The problem:
Exact copy, no pictures: return only the lines below from the line with "Web sitenizin veya herhangi bir görsel" up to and including the line with "pájaro de agua y".
»»
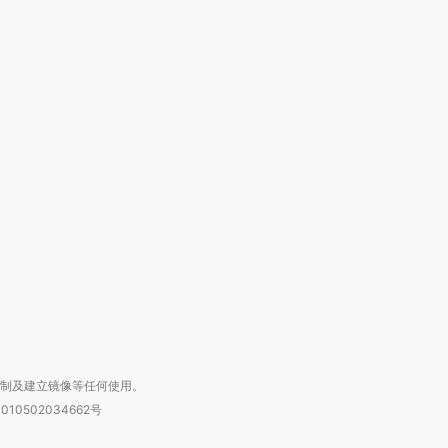
跨国走私7万
视线｜被称为“蟑螂”的印
视线｜“入侵”还是“人道危
检体内含3种
度Z世代 用街头抗争将教
机”？难民潮撕裂西班牙
秘鲁纳斯
育部长拱下台
飞地休达
13人遇难
进第四届链博
【商旅对话】华住集团
技“链”接产
【特别呈现】寻找100种
CFO：不靠规模取胜，华
【特别呈
有意思的生活方式·第三对
住三大增长引擎是什么？
有意思的
复制及建立镜像等任何使用。
010502034662号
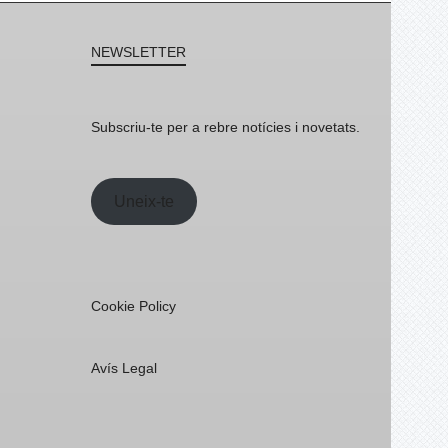
NEWSLETTER
Subscriu-te per a rebre notícies i novetats.
Uneix-te
Cookie Policy
Avís Legal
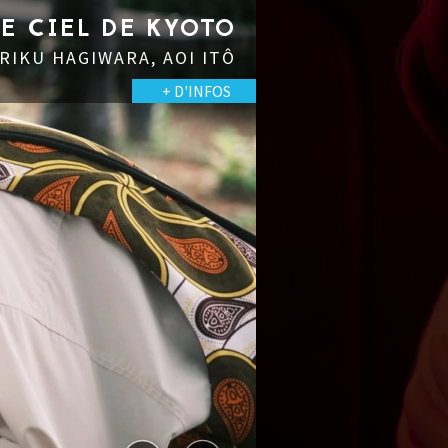
LE CIEL DE KYOTO
 RIKU HAGIWARA, AOI ITÔ
+ D'INFOS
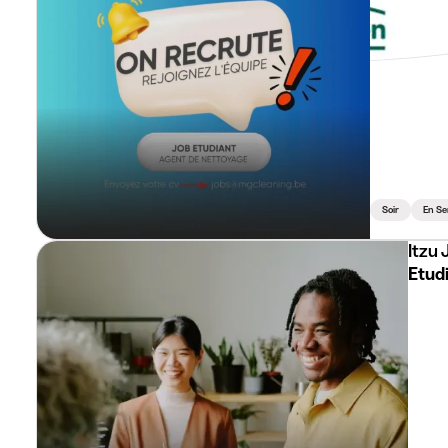
Technicien
Soir
En Se
Itzu 
Etud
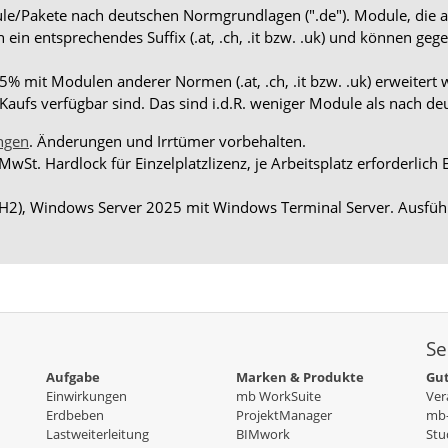
dule/Pakete nach deutschen Normgrundlagen (".de"). Module, die 
en ein entsprechendes Suffix (.at, .ch, .it bzw. .uk) und können
 mit Modulen anderer Normen (.at, .ch, .it bzw. .uk) erweitert 
aufs verfügbar sind. Das sind i.d.R. weniger Module als nach d
ngen
. Änderungen und Irrtümer vorbehalten.
 MwSt. Hardlock für Einzelplatzlizenz, je Arbeitsplatz erforderli
H2), Windows Server 2025 mit Windows Terminal Server. Ausführ
Se
Aufgabe
Marken & Produkte
Gut
Einwirkungen
mb WorkSuite
Ver
Erdbeben
ProjektManager
mb-
Lastweiterleitung
BIMwork
Stu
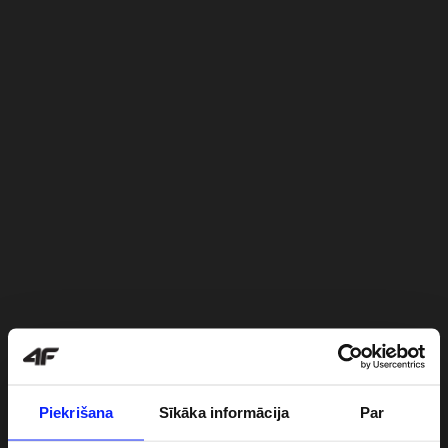
Piekrišana
Sīkāka informācija
Par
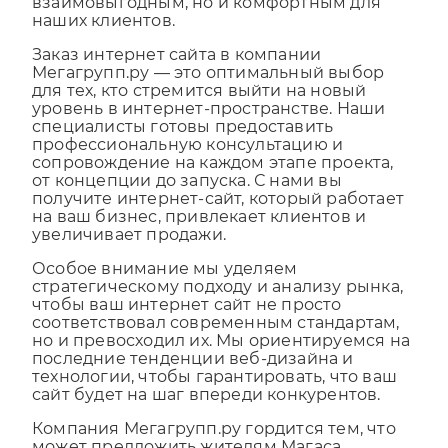
сотрудничество не только
взаимовыгодным, но и комфортным для
наших клиентов.
Заказ интернет сайта в компании
Мегагрупп.ру — это оптимальный выбор
для тех, кто стремится выйти на новый
уровень в интернет-пространстве. Наши
специалисты готовы предоставить
профессиональную консультацию и
сопровождение на каждом этапе проекта,
от концепции до запуска. С нами вы
получите интернет-сайт, который работает
на ваш бизнес, привлекает клиентов и
увеличивает продажи.
Особое внимание мы уделяем
стратегическому подходу и анализу рынка,
чтобы ваш интернет сайт не просто
соответствовал современным стандартам,
но и превосходил их. Мы ориентируемся на
последние тенденции веб-дизайна и
технологии, чтобы гарантировать, что ваш
сайт будет на шаг впереди конкурентов.
Компания Мегагрупп.ру гордится тем, что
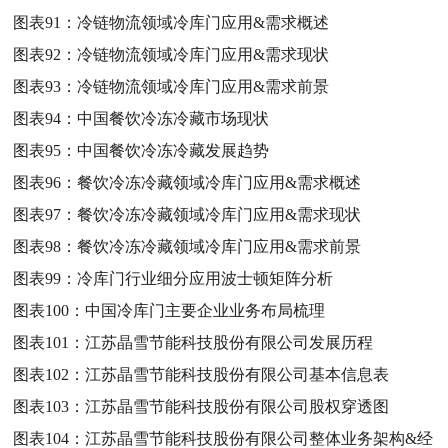
图表91：
冷链物流领域冷库门应用&需求概述
图表92：
冷链物流领域冷库门应用&需求现状
图表93：
冷链物流领域冷库门应用&需求前景
图表94：
中国餐饮冷冻冷藏市场现状
图表95：
中国餐饮冷冻冷藏发展趋势
图表96：
餐饮冷冻冷藏领域冷库门应用&需求概述
图表97：
餐饮冷冻冷藏领域冷库门应用&需求现状
图表98：
餐饮冷冻冷藏领域冷库门应用&需求前景
图表99：
冷库门行业细分应用波士顿矩阵分析
图表100：
中国冷库门主要企业业务布局梳理
图表101：
江苏晶雪节能科技股份有限公司发展历程
图表102：
江苏晶雪节能科技股份有限公司基本信息表
图表103：
江苏晶雪节能科技股份有限公司股权穿透图
图表104：
江苏晶雪节能科技股份有限公司整体业务架构&经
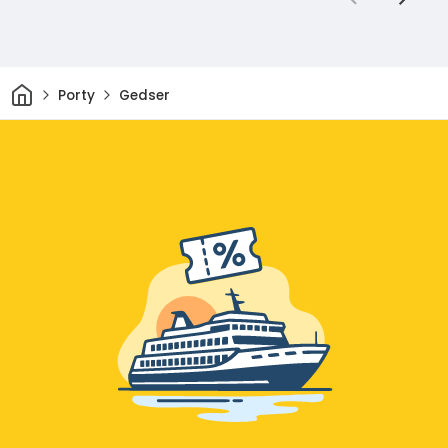
Dom
Porty
Gedser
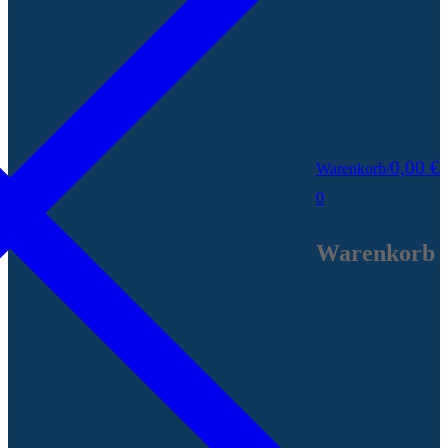
0,00
€
Warenkorb
/
0
Warenkorb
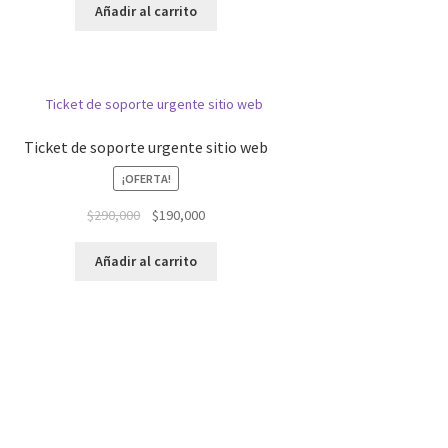
original
actual
Añadir al carrito
era:
es:
$440,000.
$220,000.
Ticket de soporte urgente sitio web
¡OFERTA!
El
El
$
290,000
$
190,000
precio
precio
original
actual
Añadir al carrito
era:
es:
$290,000.
$190,000.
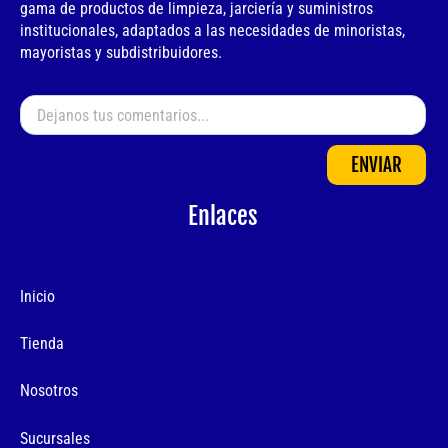
gama de productos de limpieza, jarciería y suministros
institucionales, adaptados a las necesidades de minoristas,
mayoristas y subdistribuidores.
ENVIAR
Enlaces
Inicio
Tienda
Nosotros
Sucursales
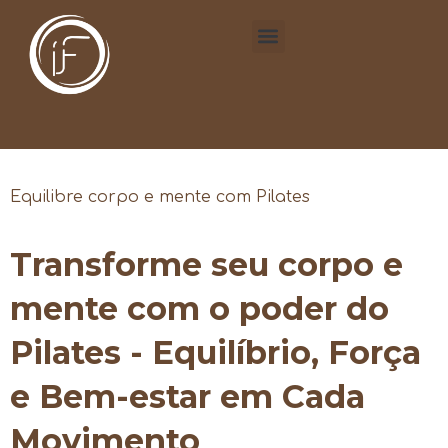
Equilibre corpo e mente com Pilates
Transforme seu corpo e
mente com o poder do
Pilates - Equilíbrio, Força
e Bem-estar em Cada
Movimento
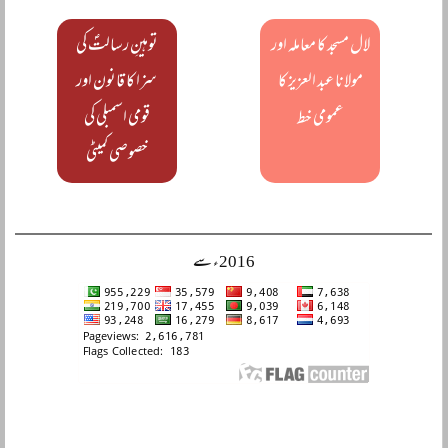
لال مسجد کا معاملہ اور
توہینِ رسالتؐ کی
مولانا عبد العزیز کا
سزا کا قانون اور
عمومی خط
قومی اسمبلی کی
خصوصی کمیٹی
2016ء سے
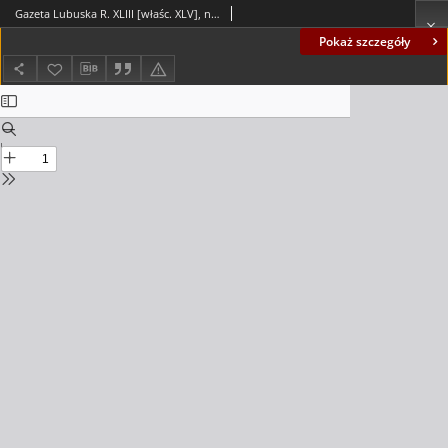
Gazeta Lubuska R. XLIII [właśc. XLV], nr 64 (15 marca 1996). - Wyd. 1
Pokaż szczegóły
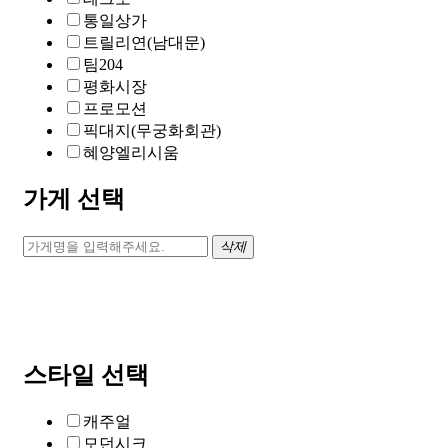
통일상가
트릴리연(남대문)
팀204
평화시장
프로모션
픽대지(무궁화회관)
혜양엘리시움
가게 선택
삭제
스타일 선택
캐주얼
모던시크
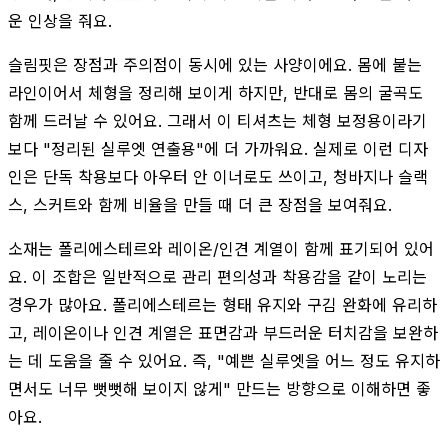
운 인상을 줘요.
슬림핏은 장점과 주의점이 동시에 있는 사양이에요. 몸에 붙는
라인이어서 체형을 정리해 보이게 하지만, 반대로 몸의 굴곡도
함께 드러날 수 있어요. 그래서 이 티셔츠는 체형 보정용이라기
보다 "정리된 실루엣 연출용"에 더 가까워요. 실제로 이런 디자
인은 단독 착용보다 아우터 안 이너로도 쓰이고, 청바지나 슬랙
스, 스커트와 함께 비율을 만들 때 더 큰 장점을 보여줘요.
소재는 폴리에스테르와 레이온/인견 계열이 함께 표기되어 있어
요. 이 조합은 일반적으로 관리 편의성과 착용감을 같이 노리는
경우가 많아요. 폴리에스테르는 형태 유지와 구김 완화에 유리하
고, 레이온이나 인견 계열은 표면감과 부드러운 터치감을 보완하
는 데 도움을 줄 수 있어요. 즉, "예쁜 실루엣을 어느 정도 유지하
면서도 너무 뻣뻣해 보이지 않게" 만드는 방향으로 이해하면 좋
아요.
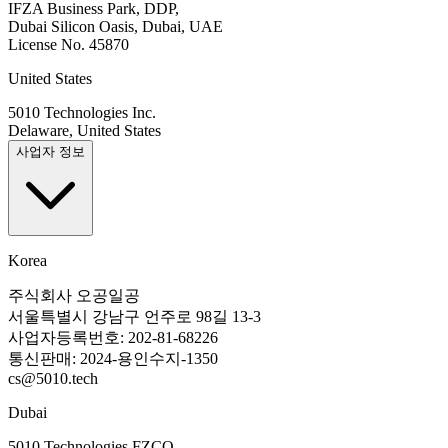
IFZA Business Park, DDP,
Dubai Silicon Oasis, Dubai, UAE
License No. 45870
United States
5010 Technologies Inc.
Delaware, United States
사업자 정보
Korea
주식회사 오공일공
서울특별시 강남구 언주로 98길 13-3
사업자등록번호: 202-81-68226
통신판매: 2024-용인수지-1350
cs@5010.tech
Dubai
5010 Technologies FZCO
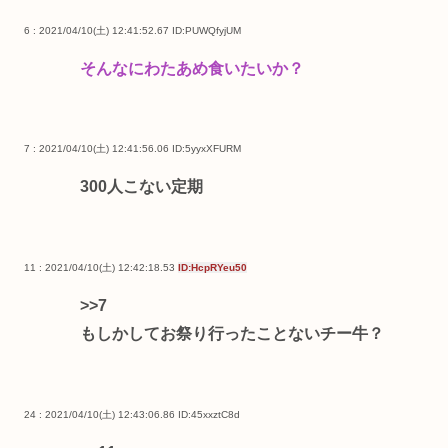
6 : 2021/04/10(土) 12:41:52.67
ID:PUWQfyjUM
そんなにわたあめ食いたいか？
7 : 2021/04/10(土) 12:41:56.06
ID:5yyxXFURM
300人こない定期
11 : 2021/04/10(土) 12:42:18.53
ID:HcpRYeu50
>>7
もしかしてお祭り行ったことないチー牛？
24 : 2021/04/10(土) 12:43:06.86
ID:45xxztC8d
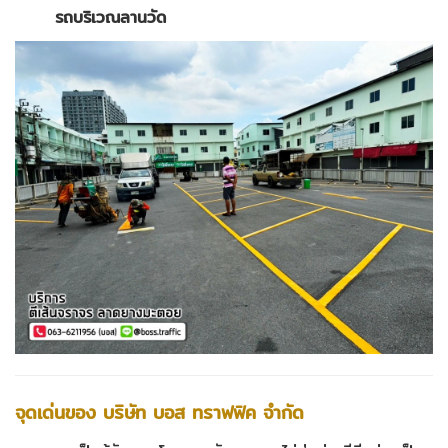
รถบริเวณลานวัด
จุดเด่นของ บริษัท บอส ทราฟฟิค จำกัด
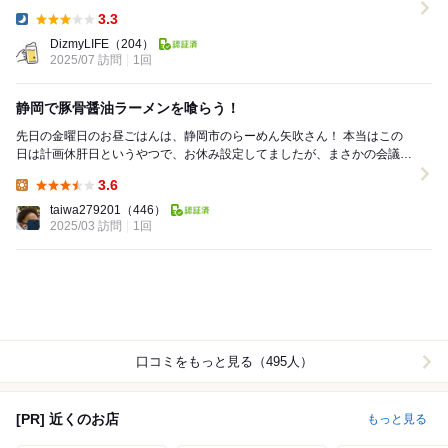
掛けられる贅沢な時間帯でした。 迷わず選ん...
3.3
Dinner:
DizmyLIFE
（204）
2025/07 訪問
1回
静岡で豚骨醤油ラーメンを喰らう！
先日の金曜日のお昼ごはんは、静岡市のらーめん矢吹さん！ 本当はこの
日は計画休肝日というやつで、お休み設定してましたが、まさかの会議の
ため休み返上 とりあえず静岡に着いて...
3.6
Lunch:
taiwa279201
（446）
2025/03 訪問
1回
口コミをもっと見る（495人）
[PR] 近くのお店
もっと見る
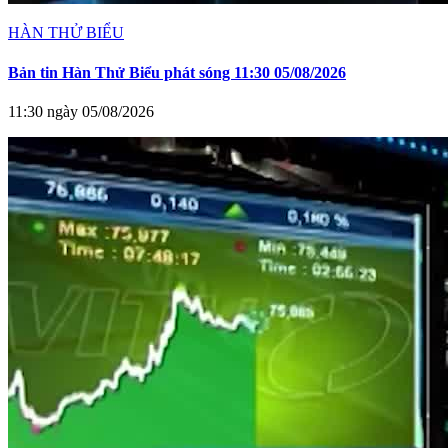
HÀN THỬ BIỂU
Bản tin Hàn Thử Biểu phát sóng 11:30 05/08/2026
11:30 ngày 05/08/2026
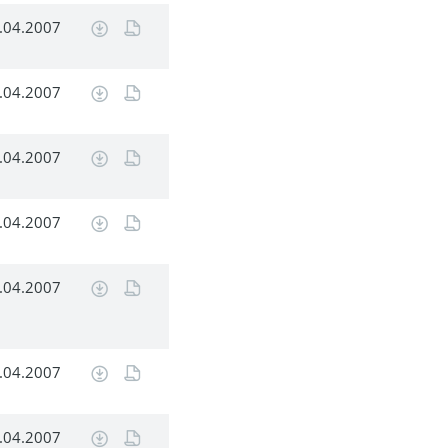
.04.2007
.04.2007
.04.2007
.04.2007
.04.2007
.04.2007
.04.2007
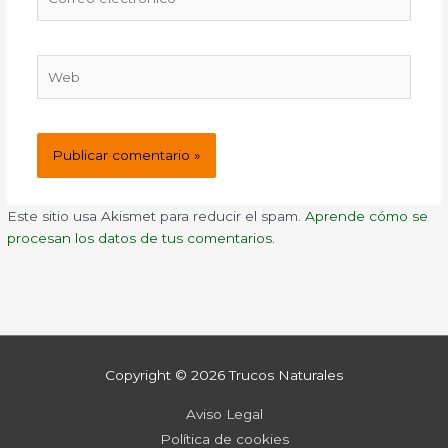
electrónico*
Web
Este sitio usa Akismet para reducir el spam.
Aprende cómo se
procesan los datos de tus comentarios.
Copyright © 2026
Trucos Naturales
Aviso Legal
Política de cookies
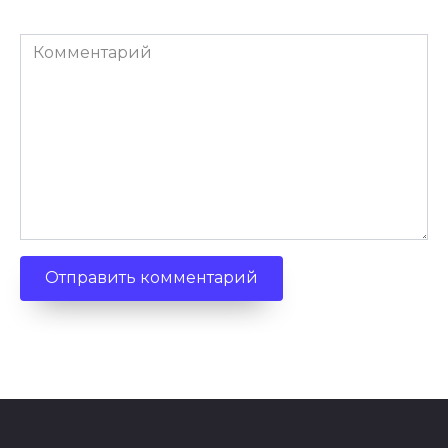
Комментарий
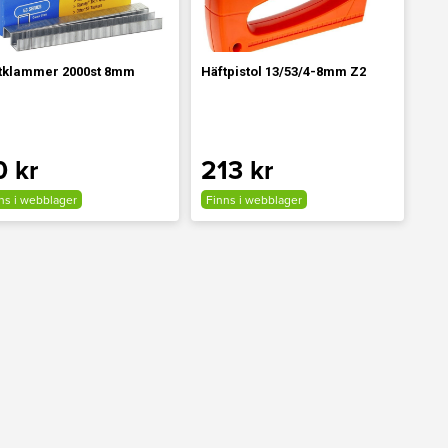
tklammer 2000st 8mm
Häftpistol 13/53/4-8mm Z2
0 kr
213 kr
ns i webblager
Finns i webblager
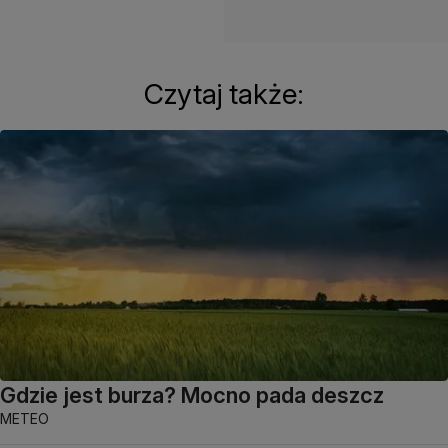
Czytaj także:
Gdzie jest burza? Mocno pada deszcz
METEO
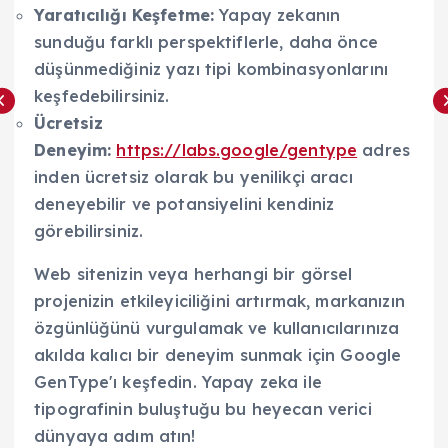
Yaratıcılığı Keşfetme:
Yapay zekanın
sunduğu farklı perspektiflerle, daha önce
düşünmediğiniz yazı tipi kombinasyonlarını
keşfedebilirsiniz.
Ücretsiz
Deneyim:
https://labs.google/gentype
adres
inden ücretsiz olarak bu yenilikçi aracı
deneyebilir ve potansiyelini kendiniz
görebilirsiniz.
Web sitenizin veya herhangi bir görsel
projenizin etkileyiciliğini artırmak, markanızın
özgünlüğünü vurgulamak ve kullanıcılarınıza
akılda kalıcı bir deneyim sunmak için Google
GenType'ı keşfedin. Yapay zeka ile
tipografinin buluştuğu bu heyecan verici
dünyaya adım atın!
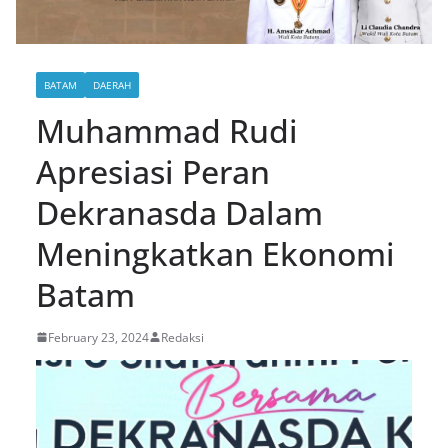
BATAM
DAERAH
Muhammad Rudi
Apresiasi Peran
Dekranasda Dalam
Meningkatkan Ekonomi
Batam
February 23, 2024
Redaksi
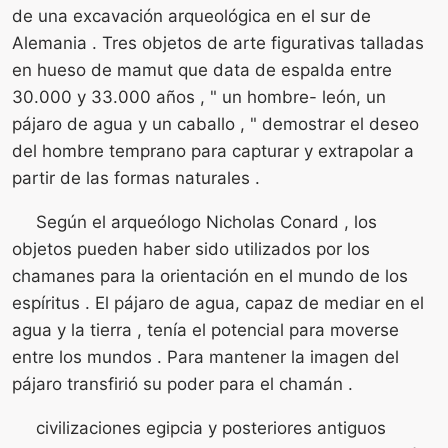
de una excavación arqueológica en el sur de
Alemania . Tres objetos de arte figurativas talladas
en hueso de mamut que data de espalda entre
30.000 y 33.000 años , " un hombre- león, un
pájaro de agua y un caballo , " demostrar el deseo
del hombre temprano para capturar y extrapolar a
partir de las formas naturales .
Según el arqueólogo Nicholas Conard , los
objetos pueden haber sido utilizados por los
chamanes para la orientación en el mundo de los
espíritus . El pájaro de agua, capaz de mediar en el
agua y la tierra , tenía el potencial para moverse
entre los mundos . Para mantener la imagen del
pájaro transfirió su poder para el chamán .
civilizaciones egipcia y posteriores antiguos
««
Answer space:
Web sitenizin veya herhangi bir görsel
projenizin etkileyiciliğini artırmak, markanızın
özgünlüğünü vurgulamak ve kullanıcılarınıza
akılda kalıcı bir deneyim sunmak için Google
GenType'ı keşfedin. Yapay zeka ile
tipografinin buluştuğu bu heyecan verici
dünyaya adım atın!
BATAM
DAERAH
Muhammad Rudi
Apresiasi Peran
Dekranasda Dalam
Meningkatkan Ekonomi
Batam
February 23, 2024
Redaksi
de una excavación arqueológica en el sur de
Alemania . Tres objetos de arte figurativas talladas
en hueso de mamut que data de espalda entre
30.000 y 33.000 años , " un hombre- león, un
pájaro de agua y un caballo , " demostrar el deseo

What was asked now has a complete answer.